Busca-se, desta forma, referir a abusividade do empregador perante a ocorrência do assédio moral, o qual não deve ser banalizado nas relações de trabalho, ou seja, considerado uma fatalidade social. Em vista disso, face a gravidade do psicoterror e suas consequências, destaca-se a afronta, entre outras normativas, ao disposto na Constituição Federal de 1988, ferindo a dignidade humana, a honra, a imagem e a privacidade do indivíduo. Logo, afetam não apenas as relações laborais, mas também o próprio Estado, que de alguma forma acaba sendo atingido pelos reflexos desta perversão, gerando graves impactos na sociedade como um todo.

2 ASSÉDIO MORAL: UMA AFRONTA À DIGNIDADE HUMANA

Um Estado Democrático de Direito constitui-se fortemente na preservação e defesa da Dignidade Humana, ou seja, na consideração e no respeito às diferenças de seus indivíduos, enaltecendo assim, a busca por igualdade e legitimando a chamada “constituição cidadã”. Entretanto, conforme analisado no capítulo anterior, indubitável é que a convivência diária, principalmente sob pressão, ressalta de forma intensa as diferenças e por vezes as limitações atinentes à própria natureza humana, ou seja, características físicas ou psicológicas, sofrem perseguições, críticas e severas agressões, comumente causadas pela intolerância, pelo desrespeito e pelo preconceito, incitando consequências vitais às vítimas e suas relações interpessoais.

Há, nesse aspecto, grave colisão entre a realidade nos vínculos empregatícios e a observância da garantia constitucional do princípio da dignidade humana. Ocorre, que o trabalho é essencial à existência humana, visto a necessidade de sobrevivência da espécie. Contudo, atualmente, considerando as normativas vigentes e os critérios previdenciários, pode-se dizer que ao longo de uma vida ativa, um indivíduo dedica em média 45 anos ao labor, essa estimativa varia de acordo com a atividade desempenhada e as necessidades do indivíduo, tal fato acarreta intenso desgaste e submissão a situações fortemente degradantes, configurando verdadeiro ultraje aos direitos e garantias fundamentais.

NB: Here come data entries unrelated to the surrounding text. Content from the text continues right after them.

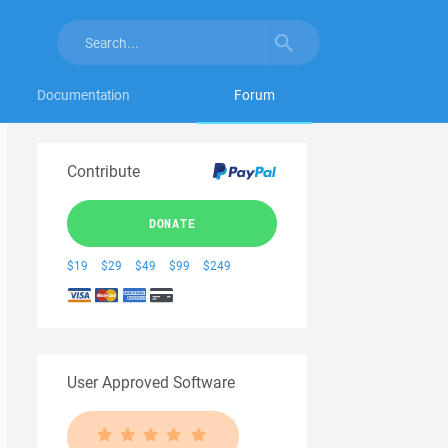
Documentation
Forum
Contribute
DONATE
$19
$29
$49
$99
$249
User Approved Software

Neste viés, com a discussão mundial sobre o reconhecimento e a garantia de direitos mínimos aos seres humanos, por referir-se a um assunto de tamanha relevância, mostra-se pertinente averiguar quão respeitada é a dignidade humana nas relações de trabalho, porquanto os reflexos de ambientes degradantes revelam significativos danos aos trabalhadores. Frente a peculiaridade do enredo perverso que se instala em muitas relações de trabalho, pretende-se conceituar o princípio constitucional da dignidade humana, a partir de sua interferência no cotidiano laboral e seu detrimento frente as circunstâncias fáticas do psicoterror. Vislumbra-se, dessa forma, a temática do presente capítulo, com análise contemporânea do entendimento jurisprudencial nacional e internacional.